▸ Task objective: Report each line of the entries below that includes "from".
--
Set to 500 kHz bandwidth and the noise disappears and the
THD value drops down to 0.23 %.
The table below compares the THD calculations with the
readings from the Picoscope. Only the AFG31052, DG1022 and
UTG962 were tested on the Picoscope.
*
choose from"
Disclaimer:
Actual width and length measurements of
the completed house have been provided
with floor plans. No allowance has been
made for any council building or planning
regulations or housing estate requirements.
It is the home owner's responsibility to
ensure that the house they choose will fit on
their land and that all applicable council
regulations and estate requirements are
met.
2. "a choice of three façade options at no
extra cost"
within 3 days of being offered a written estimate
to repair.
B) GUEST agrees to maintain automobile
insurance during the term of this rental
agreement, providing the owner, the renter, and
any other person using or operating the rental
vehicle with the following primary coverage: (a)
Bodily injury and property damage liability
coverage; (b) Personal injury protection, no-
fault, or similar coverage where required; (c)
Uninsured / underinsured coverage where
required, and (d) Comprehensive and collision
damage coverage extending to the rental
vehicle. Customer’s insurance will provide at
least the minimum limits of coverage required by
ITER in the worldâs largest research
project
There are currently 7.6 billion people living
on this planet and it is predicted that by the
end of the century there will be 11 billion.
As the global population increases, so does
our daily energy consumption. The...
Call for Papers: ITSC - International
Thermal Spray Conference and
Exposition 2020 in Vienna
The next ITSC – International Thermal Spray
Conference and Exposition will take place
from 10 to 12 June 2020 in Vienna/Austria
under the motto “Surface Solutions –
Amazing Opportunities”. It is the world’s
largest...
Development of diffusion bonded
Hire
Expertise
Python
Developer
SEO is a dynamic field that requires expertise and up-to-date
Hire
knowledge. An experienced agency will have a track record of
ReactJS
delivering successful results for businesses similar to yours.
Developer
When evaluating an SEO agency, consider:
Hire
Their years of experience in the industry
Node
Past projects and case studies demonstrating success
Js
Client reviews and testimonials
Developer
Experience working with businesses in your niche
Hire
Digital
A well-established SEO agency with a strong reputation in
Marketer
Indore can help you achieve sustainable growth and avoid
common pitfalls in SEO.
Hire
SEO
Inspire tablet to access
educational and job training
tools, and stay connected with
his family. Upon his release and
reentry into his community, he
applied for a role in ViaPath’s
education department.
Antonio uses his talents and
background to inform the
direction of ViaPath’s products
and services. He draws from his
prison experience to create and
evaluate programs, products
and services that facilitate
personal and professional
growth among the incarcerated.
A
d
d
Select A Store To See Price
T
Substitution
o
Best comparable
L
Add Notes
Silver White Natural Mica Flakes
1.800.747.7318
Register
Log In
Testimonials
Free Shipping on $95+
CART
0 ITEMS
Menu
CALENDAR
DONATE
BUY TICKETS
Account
--
▸ Output:
readings from the Picoscope. Only the AFG31052, DG1022 and
choose from"
from 10 to 12 June 2020 in Vienna/Austria
and services. He draws from his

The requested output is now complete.